Так отвечала мне жизнь тогда и при этом зажала изящные ушки свои: «О Заратустра! Не щёлкай так страшно своей плёткой! Ты ведь знаешь: шум убивает мысли — а ко мне как раз пришли такие нежные мысли. Мы с тобою оба — сущие недобродеи и незлодеи. По ту сторону добра и зла обрели мы свой остров и зелёный свой луг — мы вдвоём, одни! Уже оттого и должны мы ладить друг с другом! И если мы и не любим друг друга от чистого сердца, — то гоже ли злиться на то, что не любишь от чистого сердца? И что я лажу с тобою, и часто слишком лажу, ты знаешь это: и всё оттого, что ревную тебя я к мудрости твоей. Ах, эта мудрость, полоумная старая дура! Если бы мудрость твоя сбежала однажды от тебя, ах! тогда мигом сбежала бы от тебя и моя любовь». Тут жизнь задумчиво оглянулась вокруг и тихо сказала: «О Заратустра, ты мне недостаточно верен! Ты любишь меня вовсе не так сильно, как говоришь; я знаю, ты думаешь о том, что хочешь скоро покинуть меня. Есть старый тяжёлый-тяжёлый колокол-ревун: он ревёт по ночам до самой твоей пещеры: — когда ты слышишь, как колокол этот бьёт полночь, тогда между первым и двенадцатым ударом думаешь ты о том — — ты думаешь о том, о Заратустра, я знаю это, что ты хочешь скоро покинуть меня!» «Да, — отвечал я робко, — но ты знаешь также —» И я сказал ей нечто на ухо, прямо в её спутанные, жёлтые, безумные пряди волос. «Ты знаешь это, о Заратустра? Этого не знает никто .» И мы стояли лицом к лицу и глядели на зелёный луг, на который как раз набегал прохладный вечер, и плакали вместе. — И жизнь была тогда мне милее, чем вся моя мудрость когда-либо. — Так говорил Заратустра.

3

Раз! О, внемли, друг! Два! Что полночь тихо скажет вдруг? Три! «Глубокий сон сморил меня, — Четыре!
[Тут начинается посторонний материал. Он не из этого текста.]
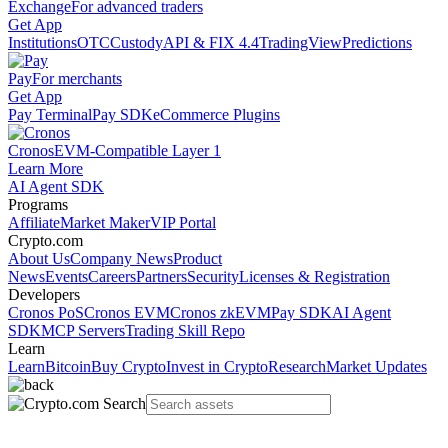
Exchange
For advanced traders
Get App
Institutions
OTC
Custody
API & FIX 4.4
TradingView
Predictions
Pay
For merchants
Get App
Pay Terminal
Pay SDK
eCommerce Plugins
Cronos
EVM-Compatible Layer 1
Learn More
AI Agent SDK
Programs
Affiliate
Market Maker
VIP Portal
Crypto.com
About Us
Company News
Product
News
Events
Careers
Partners
Security
Licenses & Registration
Developers
Cronos PoS
Cronos EVM
Cronos zkEVM
Pay SDK
AI Agent
SDK
MCP Servers
Trading Skill Repo
Learn
Learn
Bitcoin
Buy Crypto
Invest in Crypto
Research
Market Updates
Из сна теперь очнулась я: Пять! Мир — так глубок, Шесть! Как день помыслить бы не смог. Семь! Мир — это скорбь до всех глубин, — Восемь! Но радость глубже бьёт ключом! Девять! Скорбь шепчет: сгинь! Десять! А радость рвётся в отчий дом, — Одиннадцать! В свой кровный, вековечный дом!» Двенадцать!